Epigenetics plays an important role throughout life, from the embryo to old age. These changes also accumulate in the body.
Who is Steve Horvath? And what is an epigenetic clock?
Ten years ago (2011), Steve Horvath, professor of genetics and biostatistics at the University of California, studied how age affects methylation from birth to age 101 by analysing 8000 samples of 51 tissues and cell types from different parts of the body.
He correlated the state of epigenetic markers associated with ageing. He compared them with what one would expect to see at a certain age. He concluded that biological age could differ from the actual age (chronological age). This allowed him to define the test parameters (hundreds of age-related changes) and thus develop the so-called first epigenetic "clock". This research (published in 2013) and the UCLA results provided valuable advances for current cancer and stem cell studies. The findings are also crucial for research into human phobias, post-traumatic stress, and anxiety.

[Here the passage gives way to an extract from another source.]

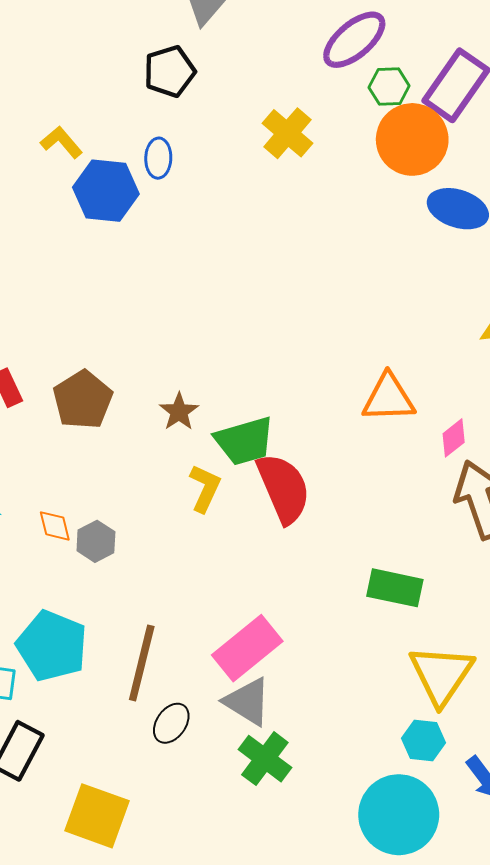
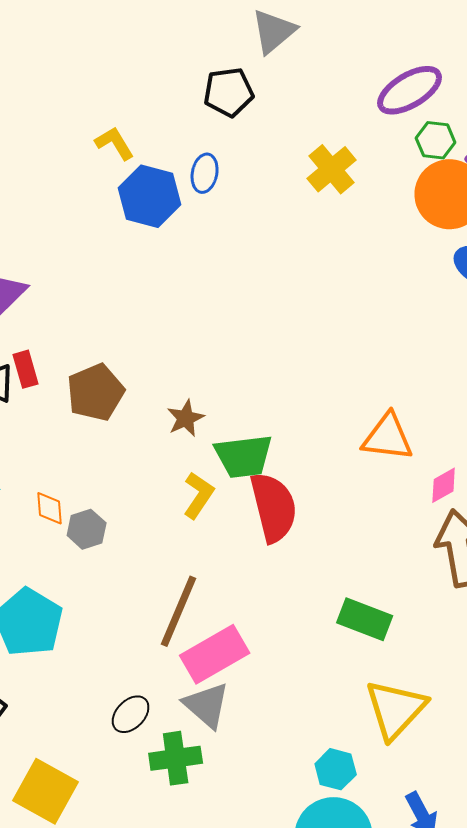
brown line: (142, 663) -> (179, 611), moved
cyan hexagon: (424, 740) -> (336, 769), moved
green cross: (265, 759) -> (176, 758), moved, turned 36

The age of various human organs, tissues and cells can be estimated accurately. The biological clock has shown that not all body parts have the same biological age.
Epigenetics has progressed over the years and is well-developed to date. A whole range of commercial tests on the market already assess biological age. However, it is important to note that commercial epigenetic tests are still in their infancy. As consumers, we must be cautious when purchasing, interpreting the results and protecting sensitive personal health information.

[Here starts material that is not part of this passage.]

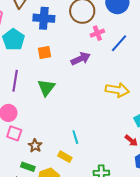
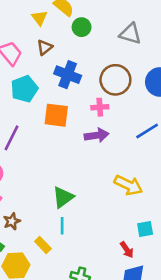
pink cross: (97, 33) -> (100, 107), moved
orange square: (45, 52) -> (56, 115), size x1.5
green triangle: (46, 88) -> (63, 197), moved

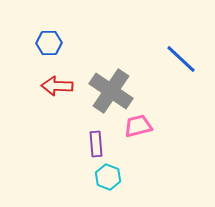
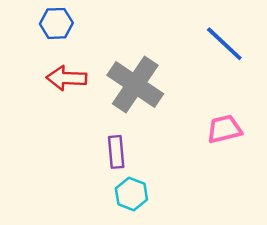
pink trapezoid: (138, 126) -> (224, 129), moved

The effect of exercise on fat cells
Research at Lund University in Sweden has revealed that leisure or sporting activities change our fat cells. "Our study showed that sport has a positive effect because it changes the epigenetic markers of genes that influence fat storage in the body," explains Professor Charlotte Ling.
In the study, the researchers observed what was happening in the fat cells of 23 healthy, slightly obese 35-year-old men who had not exercised before the survey. During the study, they were asked to take regular spinning and aerobics classes for six months. "They were supposed to exercise three times a week, but on average, they only exercised 1.8 times," said one of the women in the study.
Using technology that analyses 480,000 positions in the genome, they found that epigenetic changes occurred in up to 7,000 genes (a human has between 20,000 and 25,000 genes).
They then studied the methylation of genes concerning type 2 diabetes and obesity. They found that the changes in the genes are due to exercise and that these genes influence whether we develop a particular disease. This was the first study to look specifically at fat cells. It showed that our lifestyle can impact our health and how we feel and look and confirmed that many diseases - or lack of them - are our fault.